SCHEDULE OF EXHIBITS



Exhibit "A"
-
Promissory Note (Revolving Loan) ($45,000,000.00) (The Steak n Shake Company)

Exhibit "B"
-
Reaffirmation of Guaranty Agreement (Steak n Shake Operations, Inc.)

Exhibit "C"
-
Reaffirmation of Guaranty Agreement (Steak n Shake Enterprises, Inc.)

Exhibit "D"
-
Reaffirmation of Guaranty Agreement (SnS Investment Company)

Exhibit “E”
-
Security Agreement (The Steak n Shake Company)

Exhibit “F”
-
Intercreditor and Collateral Agency Agreement (Prudential Investment Management, Inc., The Prudential Insurance Company of America, Pruco Life Insurance Company, United of Omaha Life Insurance Company, and Fifth Third Bank, individually and as Collateral Agent)



Exhibit "A"

 
PROMISSORY NOTE
(Revolving Loan)
$45,000,000.00  
Indianapolis, Indiana
                                                                                               Dated: May 16, 2008
Final Maturity: January 30, 2009

On or before January 30, 2009 (“Final Maturity”), THE STEAK N SHAKE COMPANY , an Indiana corporation (the “Maker”) promises to pay to the order of FIFTH THIRD BANK, a Michigan banking corporation, formerly known as Fifth Third Bank (Central Indiana), and Fifth Third Bank, Indiana (Central) (the “Bank”) at the principal office of the Bank at Indianapolis, Indiana, the principal sum of Forty-Five Million and 00/100 Dollars ($45,000,000.00), or so much of the principal amount of the Loan represented by this Note as may be disbursed by the Bank pursuant to the terms of the Credit Agreement described below, and to pay interest on the unpaid principal balance outstanding from time to time as provided in this Note.

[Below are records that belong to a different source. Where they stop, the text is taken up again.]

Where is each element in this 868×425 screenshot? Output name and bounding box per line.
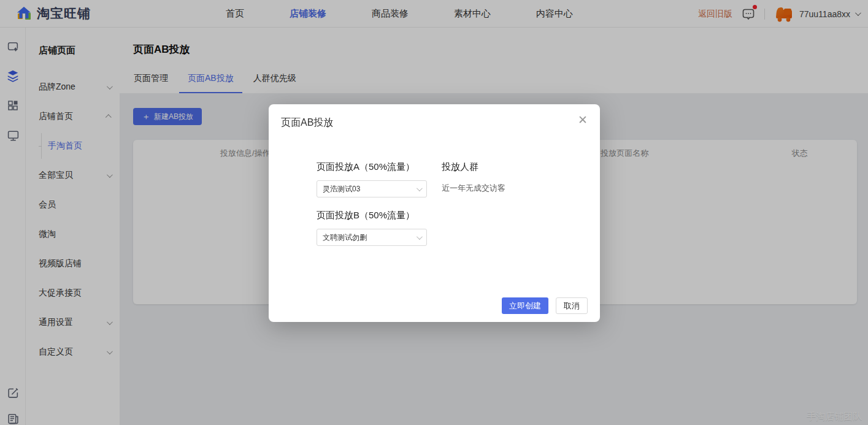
page-a-select[interactable]: 灵浩测试03: [317, 180, 427, 197]
chevron-down-icon: [417, 234, 423, 240]
field-a-label: 页面投放A（50%流量）: [317, 161, 427, 173]
cancel-button[interactable]: 取消: [556, 297, 588, 314]
field-b-label: 页面投放B（50%流量）: [317, 210, 427, 221]
page-b-select[interactable]: 文聘测试勿删: [317, 229, 427, 246]
chevron-down-icon: [417, 185, 423, 191]
close-icon[interactable]: ✕: [575, 113, 590, 128]
modal-title: 页面AB投放: [281, 117, 333, 129]
modal-form-right: 投放人群 近一年无成交访客: [442, 161, 505, 194]
audience-value: 近一年无成交访客: [442, 183, 505, 194]
modal-footer: 立即创建 取消: [502, 297, 588, 314]
create-now-button[interactable]: 立即创建: [502, 297, 548, 314]
audience-label: 投放人群: [442, 161, 505, 173]
ab-delivery-modal: 页面AB投放 ✕ 页面投放A（50%流量） 灵浩测试03 页面投放B（50%流量…: [269, 104, 600, 322]
modal-form-left: 页面投放A（50%流量） 灵浩测试03 页面投放B（50%流量） 文聘测试勿删: [317, 161, 427, 246]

This Note evidences indebtedness (the “Loan”) incurred or to be incurred by the Maker under a revolving line of credit extended to the Maker by the Bank under a Credit Agreement dated as of November 16, 2001, as amended (the “Credit Agreement”).  All references in this Note to the Credit Agreement shall be construed as references to that Agreement as it may be amended from time to time.  The Loan is referred to in the Credit Agreement as the “Revolving Loan.”  Subject to the terms and conditions of the Credit Agreement, the proceeds of the Loan may be advanced and repaid and re-advanced until Final Maturity.  The principal amount of the Loan outstanding from time to time shall be determined by reference to the books and records of the Bank on which all Advances under the Loan and all payments by the Maker on account of the Loan shall be recorded.  Such books and records shall be deemed prima facie to be correct as to such matters. The terms “Advance” and “Banking Day” are used in this Note as defined in the Credit Agreement.

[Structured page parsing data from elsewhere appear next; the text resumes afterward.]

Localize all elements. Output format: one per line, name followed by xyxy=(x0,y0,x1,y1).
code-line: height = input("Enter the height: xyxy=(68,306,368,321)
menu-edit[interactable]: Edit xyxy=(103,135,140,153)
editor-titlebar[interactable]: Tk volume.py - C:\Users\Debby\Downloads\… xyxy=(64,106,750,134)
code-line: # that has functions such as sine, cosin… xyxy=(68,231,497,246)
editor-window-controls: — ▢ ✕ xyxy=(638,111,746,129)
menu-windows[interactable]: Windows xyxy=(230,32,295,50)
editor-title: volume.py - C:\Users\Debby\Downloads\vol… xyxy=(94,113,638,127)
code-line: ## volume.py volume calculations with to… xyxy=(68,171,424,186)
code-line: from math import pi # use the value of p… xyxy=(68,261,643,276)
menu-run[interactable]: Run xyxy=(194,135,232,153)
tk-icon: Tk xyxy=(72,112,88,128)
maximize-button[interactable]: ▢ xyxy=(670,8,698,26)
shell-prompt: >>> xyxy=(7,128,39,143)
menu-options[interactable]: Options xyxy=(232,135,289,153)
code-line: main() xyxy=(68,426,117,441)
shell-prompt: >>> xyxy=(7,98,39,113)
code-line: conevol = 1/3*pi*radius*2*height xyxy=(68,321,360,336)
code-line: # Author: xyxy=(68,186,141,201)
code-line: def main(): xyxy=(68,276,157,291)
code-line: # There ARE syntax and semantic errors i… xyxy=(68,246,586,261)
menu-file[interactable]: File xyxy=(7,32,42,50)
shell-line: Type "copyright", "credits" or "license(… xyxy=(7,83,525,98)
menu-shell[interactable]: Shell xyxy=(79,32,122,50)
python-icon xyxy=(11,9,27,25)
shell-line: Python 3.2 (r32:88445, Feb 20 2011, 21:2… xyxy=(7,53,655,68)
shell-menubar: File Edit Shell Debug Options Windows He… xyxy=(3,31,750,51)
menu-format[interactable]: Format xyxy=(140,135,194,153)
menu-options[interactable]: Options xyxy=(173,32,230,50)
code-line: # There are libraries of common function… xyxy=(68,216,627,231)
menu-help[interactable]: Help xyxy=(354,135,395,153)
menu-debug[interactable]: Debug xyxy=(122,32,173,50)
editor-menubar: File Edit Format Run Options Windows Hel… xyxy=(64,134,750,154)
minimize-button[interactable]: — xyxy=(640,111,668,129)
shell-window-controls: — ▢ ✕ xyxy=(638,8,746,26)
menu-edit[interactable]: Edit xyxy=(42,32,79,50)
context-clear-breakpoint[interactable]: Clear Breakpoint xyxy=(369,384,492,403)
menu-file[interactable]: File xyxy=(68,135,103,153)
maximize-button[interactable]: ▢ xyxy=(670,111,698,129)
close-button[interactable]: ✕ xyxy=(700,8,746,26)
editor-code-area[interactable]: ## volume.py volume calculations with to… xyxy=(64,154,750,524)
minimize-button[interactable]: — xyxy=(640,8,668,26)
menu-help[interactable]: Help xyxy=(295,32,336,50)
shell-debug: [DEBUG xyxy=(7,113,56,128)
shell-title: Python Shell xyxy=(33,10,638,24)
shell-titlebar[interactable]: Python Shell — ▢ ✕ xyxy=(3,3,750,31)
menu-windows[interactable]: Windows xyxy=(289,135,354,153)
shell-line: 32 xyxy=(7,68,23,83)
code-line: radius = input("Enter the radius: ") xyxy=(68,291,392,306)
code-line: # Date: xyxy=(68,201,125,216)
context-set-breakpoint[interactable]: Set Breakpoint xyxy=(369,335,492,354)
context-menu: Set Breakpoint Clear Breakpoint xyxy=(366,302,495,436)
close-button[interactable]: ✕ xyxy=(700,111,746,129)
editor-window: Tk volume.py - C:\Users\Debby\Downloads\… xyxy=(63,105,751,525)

Interest on the unpaid principal balance of the Loan outstanding from time to time prior to and after maturity will accrue at the rate or rates provided in the Credit Agreement.  Prior to maturity, accrued interest shall be due and payable on the last Banking Day of each month commencing on the last Banking Day of April, 2008.  After maturity, interest shall be due and payable as accrued and without demand.  Interest will be calculated by applying the ratio of the annual interest rate over a year of 360 days, multiplied by the outstanding principal balance, multiplied by the actual number of days the principal balance is outstanding.

The entire outstanding principal balance of this Note shall be due and payable, together with accrued interest, at Final Maturity.  Principal may be prepaid, but only as provided in the Credit Agreement.
 
If any installment of interest due under the terms of this Note is not paid when due, then the Bank or any subsequent holder of this Note may, subject to the terms of the Credit Agreement, at its option and without notice, declare the entire principal amount of the Note and all accrued interest immediately due and payable.  Reference is made to the Credit Agreement which provides for acceleration of the maturity of this Note upon the happening of other “Events of Default” as defined therein.